Data supplied Start Marker
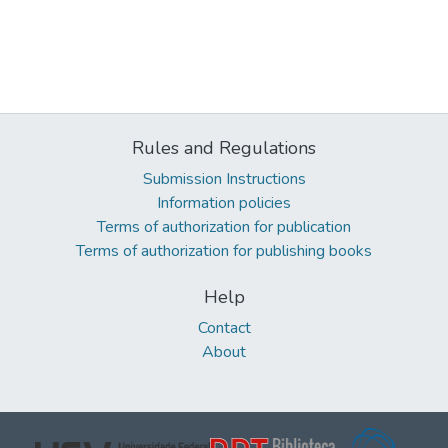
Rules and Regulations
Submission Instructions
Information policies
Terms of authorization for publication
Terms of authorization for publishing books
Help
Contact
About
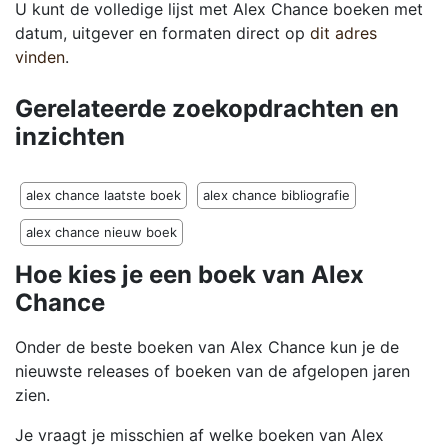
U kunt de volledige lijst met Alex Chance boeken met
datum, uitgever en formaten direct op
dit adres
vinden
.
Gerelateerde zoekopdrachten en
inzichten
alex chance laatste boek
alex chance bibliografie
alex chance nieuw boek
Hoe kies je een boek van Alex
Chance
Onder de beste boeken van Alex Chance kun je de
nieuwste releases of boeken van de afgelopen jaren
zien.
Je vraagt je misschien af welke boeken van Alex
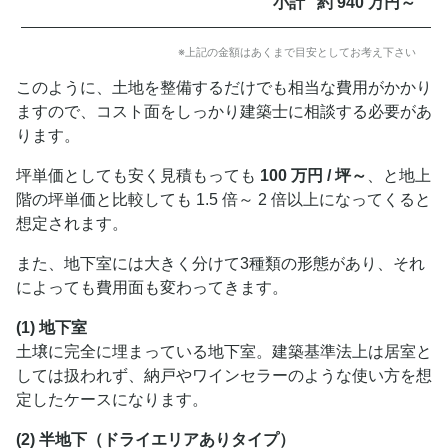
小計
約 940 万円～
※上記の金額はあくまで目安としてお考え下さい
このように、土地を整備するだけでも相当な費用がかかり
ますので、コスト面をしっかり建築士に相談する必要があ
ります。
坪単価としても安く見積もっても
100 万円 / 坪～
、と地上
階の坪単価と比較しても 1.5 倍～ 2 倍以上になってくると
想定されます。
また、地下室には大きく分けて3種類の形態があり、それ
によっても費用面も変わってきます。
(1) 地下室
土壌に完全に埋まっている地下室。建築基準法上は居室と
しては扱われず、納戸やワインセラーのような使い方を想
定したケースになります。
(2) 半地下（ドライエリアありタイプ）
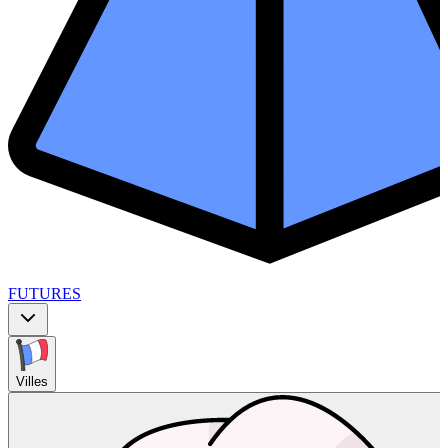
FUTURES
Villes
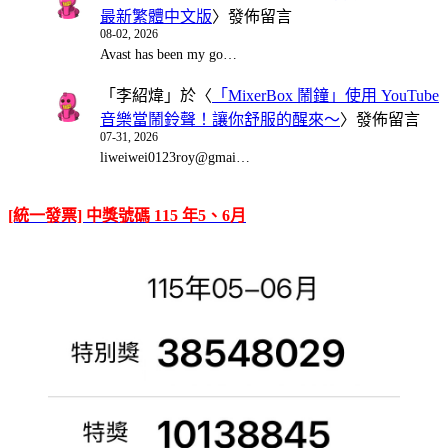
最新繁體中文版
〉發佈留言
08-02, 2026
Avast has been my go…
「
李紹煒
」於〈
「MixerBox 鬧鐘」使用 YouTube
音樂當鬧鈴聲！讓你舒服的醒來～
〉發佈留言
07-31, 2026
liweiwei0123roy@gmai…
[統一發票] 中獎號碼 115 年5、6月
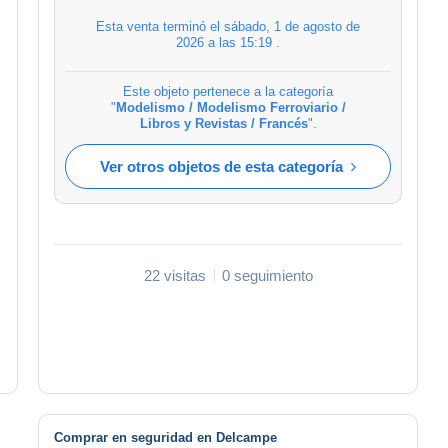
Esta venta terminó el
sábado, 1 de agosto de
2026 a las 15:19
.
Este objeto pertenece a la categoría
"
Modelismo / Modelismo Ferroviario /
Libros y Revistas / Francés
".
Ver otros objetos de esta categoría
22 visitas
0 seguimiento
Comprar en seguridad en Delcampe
Data supplied End Marker
■ Exercise prompt: Transcribe each record exactly as it appears, but omit every picture.

■ Task result:
Rules and Regulations
Submission Instructions
Information policies
Terms of authorization for publication
Terms of authorization for publishing books
Help
Contact
About
U kunt de volledige lijst met Alex Chance boeken met
datum, uitgever en formaten direct op
dit adres
vinden
.
Gerelateerde zoekopdrachten en
inzichten
alex chance laatste boek
alex chance bibliografie
alex chance nieuw boek
Hoe kies je een boek van Alex
Chance
Onder de beste boeken van Alex Chance kun je de
nieuwste releases of boeken van de afgelopen jaren
zien.
Je vraagt je misschien af welke boeken van Alex
小計
約 940 万円～
※上記の金額はあくまで目安としてお考え下さい
このように、土地を整備するだけでも相当な費用がかかり
ますので、コスト面をしっかり建築士に相談する必要があ
ります。
坪単価としても安く見積もっても
100 万円 / 坪～
、と地上
階の坪単価と比較しても 1.5 倍～ 2 倍以上になってくると
想定されます。
また、地下室には大きく分けて3種類の形態があり、それ
によっても費用面も変わってきます。
(1) 地下室
土壌に完全に埋まっている地下室。建築基準法上は居室と
しては扱われず、納戸やワインセラーのような使い方を想
定したケースになります。
(2) 半地下（ドライエリアありタイプ）
FUTURES
Villes
最新繁體中文版
〉發佈留言
08-02, 2026
Avast has been my go…
「
李紹煒
」於〈
「MixerBox 鬧鐘」使用 YouTube
音樂當鬧鈴聲！讓你舒服的醒來～
〉發佈留言
07-31, 2026
liweiwei0123roy@gmai…
[統一發票] 中獎號碼 115 年5、6月
Esta venta terminó el
sábado, 1 de agosto de
2026 a las 15:19
.
Este objeto pertenece a la categoría
"
Modelismo / Modelismo Ferroviario /
Libros y Revistas / Francés
".
Ver otros objetos de esta categoría
22 visitas
0 seguimiento
Comprar en seguridad en Delcampe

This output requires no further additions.